*** Opening INFORMATION ***

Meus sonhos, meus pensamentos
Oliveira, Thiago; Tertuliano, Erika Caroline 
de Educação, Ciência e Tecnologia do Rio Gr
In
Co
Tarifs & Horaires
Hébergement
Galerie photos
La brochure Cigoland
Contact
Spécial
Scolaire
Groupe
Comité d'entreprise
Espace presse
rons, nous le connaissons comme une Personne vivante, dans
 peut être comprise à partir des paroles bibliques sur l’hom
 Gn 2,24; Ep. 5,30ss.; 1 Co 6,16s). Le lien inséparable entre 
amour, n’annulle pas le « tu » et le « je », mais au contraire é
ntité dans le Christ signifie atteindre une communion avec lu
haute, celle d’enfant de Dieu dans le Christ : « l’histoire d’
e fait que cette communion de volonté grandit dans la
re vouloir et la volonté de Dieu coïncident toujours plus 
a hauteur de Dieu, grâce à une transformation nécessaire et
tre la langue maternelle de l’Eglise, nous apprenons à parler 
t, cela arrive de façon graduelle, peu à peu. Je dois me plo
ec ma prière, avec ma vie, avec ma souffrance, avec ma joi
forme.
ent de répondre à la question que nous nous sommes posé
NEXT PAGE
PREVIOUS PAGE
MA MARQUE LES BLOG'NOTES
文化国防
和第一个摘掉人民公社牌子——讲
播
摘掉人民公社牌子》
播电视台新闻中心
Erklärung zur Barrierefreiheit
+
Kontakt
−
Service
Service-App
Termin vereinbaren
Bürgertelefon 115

*** Closing INFORMATION ***

> WORK TO BE COMPLETED
All of the records above must be reproduced exactly.

> ANSWER AREA
Meus sonhos, meus pensamentos
Oliveira, Thiago; Tertuliano, Erika Caroline 
de Educação, Ciência e Tecnologia do Rio Gr
In
Co
Tarifs & Horaires
Hébergement
Galerie photos
La brochure Cigoland
Contact
Spécial
Scolaire
Groupe
Comité d'entreprise
Espace presse
rons, nous le connaissons comme une Personne vivante, dans
 peut être comprise à partir des paroles bibliques sur l’hom
 Gn 2,24; Ep. 5,30ss.; 1 Co 6,16s). Le lien inséparable entre 
amour, n’annulle pas le « tu » et le « je », mais au contraire é
ntité dans le Christ signifie atteindre une communion avec lu
haute, celle d’enfant de Dieu dans le Christ : « l’histoire d’
e fait que cette communion de volonté grandit dans la
re vouloir et la volonté de Dieu coïncident toujours plus 
a hauteur de Dieu, grâce à une transformation nécessaire et
tre la langue maternelle de l’Eglise, nous apprenons à parler 
t, cela arrive de façon graduelle, peu à peu. Je dois me plo
ec ma prière, avec ma vie, avec ma souffrance, avec ma joi
forme.
ent de répondre à la question que nous nous sommes posé
NEXT PAGE
PREVIOUS PAGE
MA MARQUE LES BLOG'NOTES
文化国防
和第一个摘掉人民公社牌子——讲
播
摘掉人民公社牌子》
播电视台新闻中心
Erklärung zur Barrierefreiheit
+
Kontakt
−
Service
Service-App
Termin vereinbaren
Bürgertelefon 115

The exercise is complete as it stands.